I always need a reminder about the “collision-damage waiver” provision. Should I accept it or decline, and who is waiving what? It turns out that accepting it, and paying $10 to $20 a day, means that the rental company will waive its right to make me pay for collision damage. That would be a relief. However, my insurer told me that the collision coverage on my 2014 Mustang would extend to a rental car. Credit-card companies often offer collision protection as well. Decline the collision-damage waiver, I was told.
After doing a few price comparison searches online, I found that Alamo offered a rate significantly below other major companies. For an eight-day rental, I could save about $200 over the competition. I was skeptical about the price but told myself Alamo might have some geographical dominance that gave it a price advantage.
I arrived at the Alamo rental-car desk at the Atlanta, Ga., airport alert and rested after spending the night at an airport motel. There was no line at the counter, and the clerk was smooth and efficient. I said I wanted to add my wife, Carol, as an additional driver, which I couldn’t do online. I was irritated Alamo imposed a $9.99 a day fee. I didn’t recall paying a fee when I rented a car from a different company a year ago.
I declined the collision-damage waiver, which I had also done online. I declined “optional extended protection,” whatever that was. When the clerk handed me the contract to sign, the bottom line was $280 more than the online price. The additional driver accounted for $80 of that sum.

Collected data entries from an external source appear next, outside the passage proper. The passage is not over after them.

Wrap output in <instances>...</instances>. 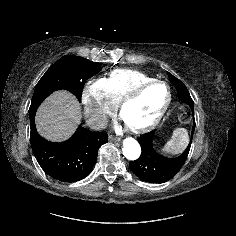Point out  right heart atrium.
Instances as JSON below:
<instances>
[{
  "instance_id": "right-heart-atrium-1",
  "label": "right heart atrium",
  "mask_w": 236,
  "mask_h": 236,
  "mask_svg": "<svg viewBox=\"0 0 236 236\" xmlns=\"http://www.w3.org/2000/svg\"><path fill=\"white\" fill-rule=\"evenodd\" d=\"M82 103L88 124L96 129L104 125L107 116L115 109V105L108 98L103 79L87 82L82 92Z\"/></svg>"
}]
</instances>
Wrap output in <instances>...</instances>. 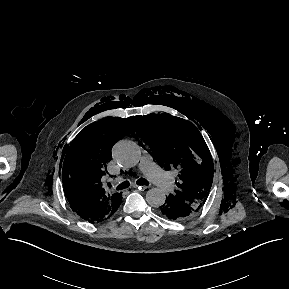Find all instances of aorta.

“What’s the extra $200 for?” I asked as I showed him my online estimate.
“That’s for liability insurance — $25 a day,” the clerk responded.
He pointed to the contract, which said: “I acknowledge that unless I accept supplemental liability insurance at the beginning of rental, Alamo provides no liability protection or any other kind of insurance which covers me or the rental vehicle.”

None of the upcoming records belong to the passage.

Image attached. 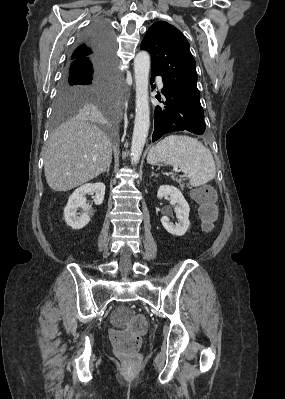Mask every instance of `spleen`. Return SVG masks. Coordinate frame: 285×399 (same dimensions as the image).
Listing matches in <instances>:
<instances>
[{
    "label": "spleen",
    "mask_w": 285,
    "mask_h": 399,
    "mask_svg": "<svg viewBox=\"0 0 285 399\" xmlns=\"http://www.w3.org/2000/svg\"><path fill=\"white\" fill-rule=\"evenodd\" d=\"M154 150L164 164L179 167L189 176L194 187L204 185L216 175V167L210 150L200 141L186 135H170L159 141Z\"/></svg>",
    "instance_id": "spleen-1"
}]
</instances>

I had never encountered this before with a rental car company. I recalled nothing about liability insurance on the online form. That probably explained why Alamo’s online price had been so much lower than the other major car rental companies. A liability lawsuit, long shot though it was, could be extremely expensive. I hadn’t thought to ask my auto insurer whether liability coverage would be provided on a rental as well as collision.

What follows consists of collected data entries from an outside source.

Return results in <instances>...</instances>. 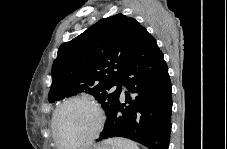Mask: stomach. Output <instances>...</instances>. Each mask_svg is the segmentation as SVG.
Instances as JSON below:
<instances>
[{
	"mask_svg": "<svg viewBox=\"0 0 227 149\" xmlns=\"http://www.w3.org/2000/svg\"><path fill=\"white\" fill-rule=\"evenodd\" d=\"M94 149H109V146L107 144H102V145H98L96 148Z\"/></svg>",
	"mask_w": 227,
	"mask_h": 149,
	"instance_id": "1",
	"label": "stomach"
}]
</instances>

Should I pay an additional $200 for peace of mind? Should I interrupt everything and try to reach my insurer? Should I go with my hunch the $100,000-$300,000 liability coverage on my Mustang would carry over to this rental as did the collision coverage?
I went with my hunch, which proved to be correct when I got around to calling my insurance company after the trip. I saved $200 while enduring only mild, occasional anxiety for the next eight days.
Even so, I wasn’t thrilled to get an estimate at the airport counter that was $280 more than I had been given online, nor happy that the clerk had automatically added the liability coverage to the contract. Did he think I wouldn’t notice the discrepancy between my online estimate and the final price or wouldn’t object?
I guess the experience was a useful reinforcement of the buyer-beware principle.